С веранды меня окликнула мать. Тревожно поглядывая на тучу, она спросила, не видно ли на дороге, ведущей в казачий хутор, тачанки с отцом и Карпо Никитовичем. Ведь уже время им возвращаться. Я ответил, что ничего не видно, и тут же заметил: пчелы, нагруженные медом, летели к ульям большими массами. Под тяжестью ноши, с отвисающими брюшками, они падали, не долетев до летка, на землю и быстро ползли к улью. В полете возвращающихся со взятком пчел была заметна необычайная торопливость. И в то же время обратного полета их за взятком в степь не наблюдалось: по-видимому, и пчелы чуяли приближение грозы.
Между тем край тучи уже закрыл солнце. Степь потемнела и притаилась. И землю объяла такая тишина, что было слышно хлопанье двери где-то на дальнем краю хутора. Казалось, в приближении грозы наступил какой-то перерыв, передышка перед новым взрывом. Темная, теперь уже с коричневым оттенком, лохматая туча надвигалась в полном безмолвии. Ее передний, волнистый, низко свисающий над степью край уже дотянулся до скрытого за дальними курганами Азовского моря. Там светлела узкая солнечная полоска. Стало очень душно.

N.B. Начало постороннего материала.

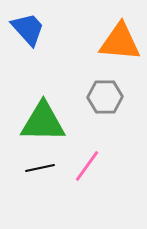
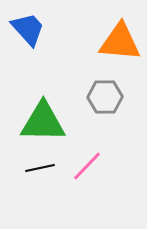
pink line: rotated 8 degrees clockwise
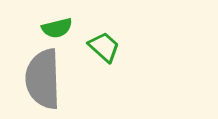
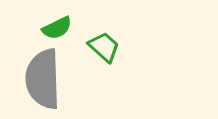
green semicircle: rotated 12 degrees counterclockwise
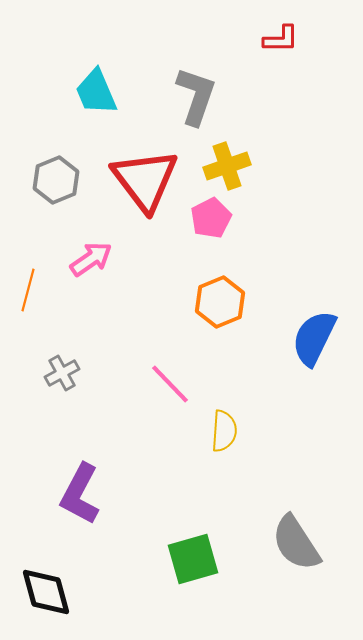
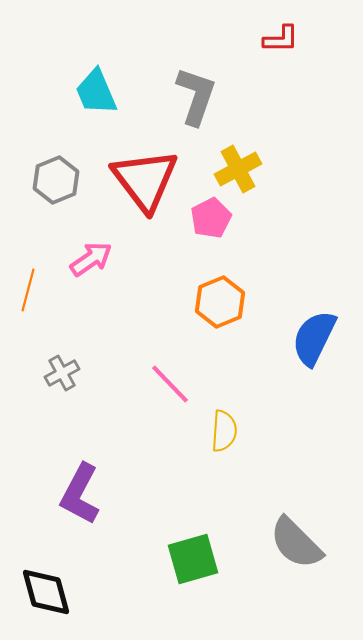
yellow cross: moved 11 px right, 3 px down; rotated 9 degrees counterclockwise
gray semicircle: rotated 12 degrees counterclockwise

Мы с матерью ходили по пасеке и приглядывались, нет ли очень низко стоящих ульев, которые могло затопить или бурей сорвать крышки. Мать подсовывала под некоторые ульи кирпичи, накладывала на крышки камни, все время поглядывала то на клубящийся навес тучи, то на дорогу.
— Ох, какое светопреставление заходит, а наших все нету…
Тревога объяла хутор. Хлопали ставни, мычал загоняемый в базы скот, кудахтали куры. Внизу, от самого оврага до горизонта, насколько хватал глаз, простиралась толока, на ней пасся табун лошадей. Табунщики в рваных заплатанных рубахах, похлопывая батогами и все время оглядываясь в ту сторону, откуда приближалась мутная стена ливня, стали подгонять лошадей к хутору. Но Иван Фотиевич Соболевский как раз в это время вышел на бугор, увидел табунщиков и закричал сиплым залихватским басом:
— Эй, вы! Куда гоните?! Повертайте назад. Зараз повертайте, бисовы души! Грому злякались, чи що? Вот я вам задам! Пасите коней, иначе я с вас шкуру спустю. Да усих коней спутайте, щоб не разбиглысь!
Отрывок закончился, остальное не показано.